*** The input ***

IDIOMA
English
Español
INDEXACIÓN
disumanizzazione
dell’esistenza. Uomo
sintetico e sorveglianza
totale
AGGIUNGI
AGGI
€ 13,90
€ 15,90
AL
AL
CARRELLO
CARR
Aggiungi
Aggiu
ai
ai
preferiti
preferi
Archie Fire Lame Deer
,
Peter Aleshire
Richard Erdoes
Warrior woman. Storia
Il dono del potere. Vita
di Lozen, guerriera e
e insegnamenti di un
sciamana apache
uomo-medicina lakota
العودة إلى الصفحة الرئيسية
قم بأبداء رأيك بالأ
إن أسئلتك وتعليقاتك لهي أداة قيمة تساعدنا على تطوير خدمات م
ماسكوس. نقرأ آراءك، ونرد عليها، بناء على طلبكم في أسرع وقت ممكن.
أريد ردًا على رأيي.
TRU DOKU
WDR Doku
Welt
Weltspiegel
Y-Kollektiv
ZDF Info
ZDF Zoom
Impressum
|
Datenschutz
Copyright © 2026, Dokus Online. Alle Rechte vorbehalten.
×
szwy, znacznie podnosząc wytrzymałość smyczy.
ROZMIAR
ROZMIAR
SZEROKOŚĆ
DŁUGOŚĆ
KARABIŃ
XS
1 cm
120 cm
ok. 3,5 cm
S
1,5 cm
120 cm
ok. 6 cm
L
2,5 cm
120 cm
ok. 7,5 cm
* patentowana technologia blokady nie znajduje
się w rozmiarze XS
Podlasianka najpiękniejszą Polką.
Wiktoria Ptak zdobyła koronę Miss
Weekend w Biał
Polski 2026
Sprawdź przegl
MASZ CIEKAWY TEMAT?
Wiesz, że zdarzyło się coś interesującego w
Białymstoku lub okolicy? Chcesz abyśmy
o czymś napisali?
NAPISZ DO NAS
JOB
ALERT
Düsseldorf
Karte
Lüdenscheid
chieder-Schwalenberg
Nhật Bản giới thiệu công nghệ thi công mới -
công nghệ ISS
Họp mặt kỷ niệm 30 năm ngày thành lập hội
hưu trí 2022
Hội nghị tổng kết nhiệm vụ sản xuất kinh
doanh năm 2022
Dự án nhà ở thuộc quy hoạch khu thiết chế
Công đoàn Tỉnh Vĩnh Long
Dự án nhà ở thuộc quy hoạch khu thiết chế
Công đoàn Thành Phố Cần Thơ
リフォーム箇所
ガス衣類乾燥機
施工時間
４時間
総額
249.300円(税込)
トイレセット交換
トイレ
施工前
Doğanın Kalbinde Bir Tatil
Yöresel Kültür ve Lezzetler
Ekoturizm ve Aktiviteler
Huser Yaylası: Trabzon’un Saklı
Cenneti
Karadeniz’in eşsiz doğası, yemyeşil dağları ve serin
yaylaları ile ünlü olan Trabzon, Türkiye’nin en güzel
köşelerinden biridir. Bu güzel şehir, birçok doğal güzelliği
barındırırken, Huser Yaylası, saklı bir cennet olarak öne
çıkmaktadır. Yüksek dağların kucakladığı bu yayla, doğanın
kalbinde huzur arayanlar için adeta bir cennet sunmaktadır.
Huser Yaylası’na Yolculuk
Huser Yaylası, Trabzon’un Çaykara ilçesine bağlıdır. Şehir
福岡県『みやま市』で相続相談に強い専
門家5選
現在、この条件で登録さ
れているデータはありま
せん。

***

### Assignment
Return all the lines shown above, precisely as they stand.

### Finished task
IDIOMA
English
Español
INDEXACIÓN
disumanizzazione
dell’esistenza. Uomo
sintetico e sorveglianza
totale
AGGIUNGI
AGGI
€ 13,90
€ 15,90
AL
AL
CARRELLO
CARR
Aggiungi
Aggiu
ai
ai
preferiti
preferi
Archie Fire Lame Deer
,
Peter Aleshire
Richard Erdoes
Warrior woman. Storia
Il dono del potere. Vita
di Lozen, guerriera e
e insegnamenti di un
sciamana apache
uomo-medicina lakota
العودة إلى الصفحة الرئيسية
قم بأبداء رأيك بالأ
إن أسئلتك وتعليقاتك لهي أداة قيمة تساعدنا على تطوير خدمات م
ماسكوس. نقرأ آراءك، ونرد عليها، بناء على طلبكم في أسرع وقت ممكن.
أريد ردًا على رأيي.
TRU DOKU
WDR Doku
Welt
Weltspiegel
Y-Kollektiv
ZDF Info
ZDF Zoom
Impressum
|
Datenschutz
Copyright © 2026, Dokus Online. Alle Rechte vorbehalten.
×
szwy, znacznie podnosząc wytrzymałość smyczy.
ROZMIAR
ROZMIAR
SZEROKOŚĆ
DŁUGOŚĆ
KARABIŃ
XS
1 cm
120 cm
ok. 3,5 cm
S
1,5 cm
120 cm
ok. 6 cm
L
2,5 cm
120 cm
ok. 7,5 cm
* patentowana technologia blokady nie znajduje
się w rozmiarze XS
Podlasianka najpiękniejszą Polką.
Wiktoria Ptak zdobyła koronę Miss
Weekend w Biał
Polski 2026
Sprawdź przegl
MASZ CIEKAWY TEMAT?
Wiesz, że zdarzyło się coś interesującego w
Białymstoku lub okolicy? Chcesz abyśmy
o czymś napisali?
NAPISZ DO NAS
JOB
ALERT
Düsseldorf
Karte
Lüdenscheid
chieder-Schwalenberg
Nhật Bản giới thiệu công nghệ thi công mới -
công nghệ ISS
Họp mặt kỷ niệm 30 năm ngày thành lập hội
hưu trí 2022
Hội nghị tổng kết nhiệm vụ sản xuất kinh
doanh năm 2022
Dự án nhà ở thuộc quy hoạch khu thiết chế
Công đoàn Tỉnh Vĩnh Long
Dự án nhà ở thuộc quy hoạch khu thiết chế
Công đoàn Thành Phố Cần Thơ
リフォーム箇所
ガス衣類乾燥機
施工時間
４時間
総額
249.300円(税込)
トイレセット交換
トイレ
施工前
Doğanın Kalbinde Bir Tatil
Yöresel Kültür ve Lezzetler
Ekoturizm ve Aktiviteler
Huser Yaylası: Trabzon’un Saklı
Cenneti
Karadeniz’in eşsiz doğası, yemyeşil dağları ve serin
yaylaları ile ünlü olan Trabzon, Türkiye’nin en güzel
köşelerinden biridir. Bu güzel şehir, birçok doğal güzelliği
barındırırken, Huser Yaylası, saklı bir cennet olarak öne
çıkmaktadır. Yüksek dağların kucakladığı bu yayla, doğanın
kalbinde huzur arayanlar için adeta bir cennet sunmaktadır.
Huser Yaylası’na Yolculuk
Huser Yaylası, Trabzon’un Çaykara ilçesine bağlıdır. Şehir
福岡県『みやま市』で相続相談に強い専
門家5選
現在、この条件で登録さ
れているデータはありま
せん。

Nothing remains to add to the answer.